You all go to the bar and venue district. You grab a drink. The smartbar reads your phone semi-remotely (in your pocket) and charges you directly for the drink. Your auto-tip app makes a little coins-in-the-till animation appear on the bartender’s screen and he sees you gave him a standard couple bucks each.
You finish your drinks and wander next door, where you could already hear throbbing bass coming through the walls even over the piped-in music at the bar. It’s some post-dance-whatever band. The basslines are catchy but after just ten minutes it becomes clear that every song of theirs has the same exact awkward beat. You and friends turn to leave. As you pass out the door, the smartvenue reads your phones, and notes that you were there less than 15 minutes. The cover charge begins at 15 minutes, so you don’t get charged a dime. But because you’re music fans and understand how hard it is out there, and you’re willing to support even bands you dislike, your auto-tip app automatically tips the awkward band a dollar each.
You wander through a couple more venues.
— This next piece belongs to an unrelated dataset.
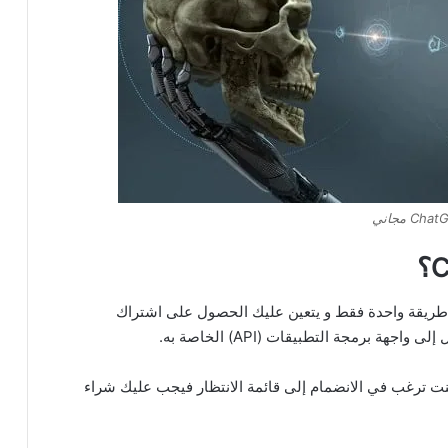
Cha مجاني
لى ChatGPT 4 مباشرة فهناك طريقة واحدة فقط و يتعين عليك الحصول على اشتراك
لي 20 دولار شهرياً و إذا كنت ترغب في الانضمام إلى قائمة الانتظار فيجب عليك شراء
Nothing catches your ears long enough to keep you there past the time when that particular venue starts charging. Finally, you come in at the halfway point of a multi-act show, with a bunch of varied but musically related indie-R&B groups. You and your friends find yourselves engaged enough to stay through the end, an hour later. The smartvenue charges your phones a typical $10 cover apiece as you leave.
Before you left, you brought up the third band on your phone and starred them three and a half stars in your personal rating catalog; their recordings will pop up in your headphones sometime in the next three days or so, and, knowing yourself, if you like them when they pop up unexpectedly, you’ll give them another half star. Your personal settings have four stars as the threshold for show reminders and larger automatic tips at shows.
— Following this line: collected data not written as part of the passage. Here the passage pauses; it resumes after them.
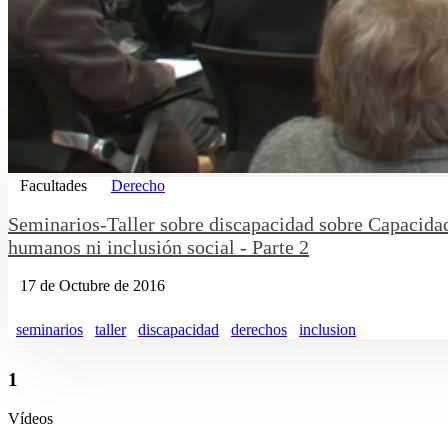
Facultades
Derecho
Seminarios-Taller sobre discapacidad sobre Capacidad 
humanos ni inclusión social - Parte 2
17 de Octubre de 2016
seminarios
taller
discapacidad
derechos
inclusion
1
Vídeos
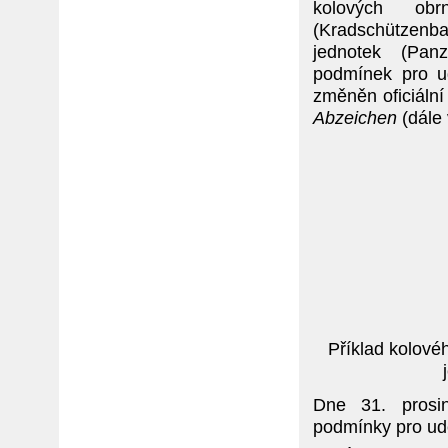
kolových ob
(Kradschützenb
jednotek (Panz
podmínek pro ud
změněn oficiáln
Abzeichen
(dále 
Příklad kolov
Dne 31. prosi
podmínky pro ud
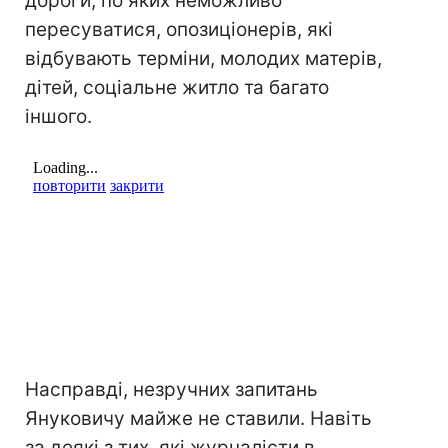
дороги, по яких неможливо
пересуватися, опозиціонерів, які
відбувають терміни, молодих матерів,
дітей, соціальне житло та багато
іншого.
Насправді, незручних запитань
Януковичу майже не ставили. Навіть
за деякі з тих, які журналісти в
Your friend arranges her music-rating-and-tipping set up differently, and she once again tries to convince you to take her approach, but you prefer to only give money when seeing a show or downloading an enhanced album package. Your friend, on the other hand, uses the patronage app to do the heavy math it does. For a three-star personal-rated band like this one in her system, she automatically has it set up to approve a $30,000 a year lifestyle for each band member. The app calculates how much she’ll direct-deposit tip them on a weekly basis, based upon how many other fans they have, the salary levels those fans support, and the band’s actual publicly reported income. A week later, she’ll learn that this band, while earning stars left and right, is still very new, so their fanbase is small (but growing). The app hits her programmed cap for support to one band, and $1 for that week is donated to them, bringing her support total for all music acts that week up to $10.50. She is delighted to see a tweet from the band saying they earned enough from their new fans to upgrade a crappy microphone they had, and she feels positive and like she has some ownership and some kind of mutual relationship with this band.
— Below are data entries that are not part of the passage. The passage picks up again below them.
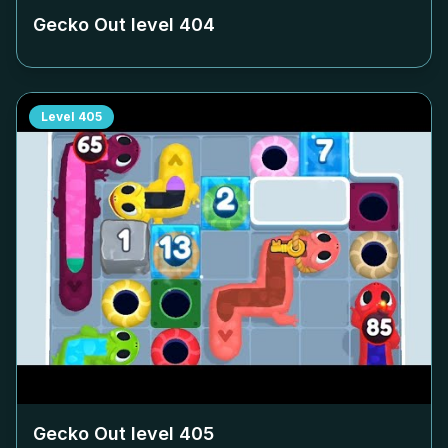
Gecko Out level
404
Level
405
Gecko Out level
405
You all see the band both times they get gigs in the next month, at which point they announce they’re taking a break to finish their album for all their new fans. Two months later, it’s out, and your friend renews her argument in favor of her system by pointing out she’s now paid about $12 in regular donations and another $10 in tips, and for that $22 bucks she got three great shows and a polished album download – and the satisfaction of knowing that the band is on their way towards making a modest living doing this, just as soon as they break the 5,000 patron mark. That’s all it takes, she says! And every few hundred fans after that will decrease her donation until she’s paying fractions of a cent each week to support them (at which point, actually, she’d probably up her approved lifestyle-donation-rate to $40,000 or something). But for now, they’re so close to the important 5,000 patron mark! But she can’t convince you; you prefer to pay as you go, and note that you ended up paying $30 for the same three shows and downloads in the end. It’s all lighthearted; this is one of those chocolate-or-vanilla things that everyone likes to argue about but doesn’t really matter in the end, it’s still ice cream. Everyone gets to pay the way they feel best. But you’ll keep having this debate with her all the same.
Your little secret is that you do use the patronage app – just not for music. Your half-dozen favorite local writers – observant bloggers, clever playwrights and incisive sketch-comedy acts – you support that way. Tomorrow night your favorite favorite, a wonderfully wry playwright who sets funny stories right in your neighborhood, is debuting her new show, eight months in the making. At the rate of 20 cents a week, you and her few hundred other local fans are allowing her to focus on her work by only needing a part-time job, and you all get a great show for a couple bucks plus how ever much of a tip the show earns from you that night.
The day after tomorrow, you figured you’d tune in to the first presidential primary debate, and see what you feel about the candidates.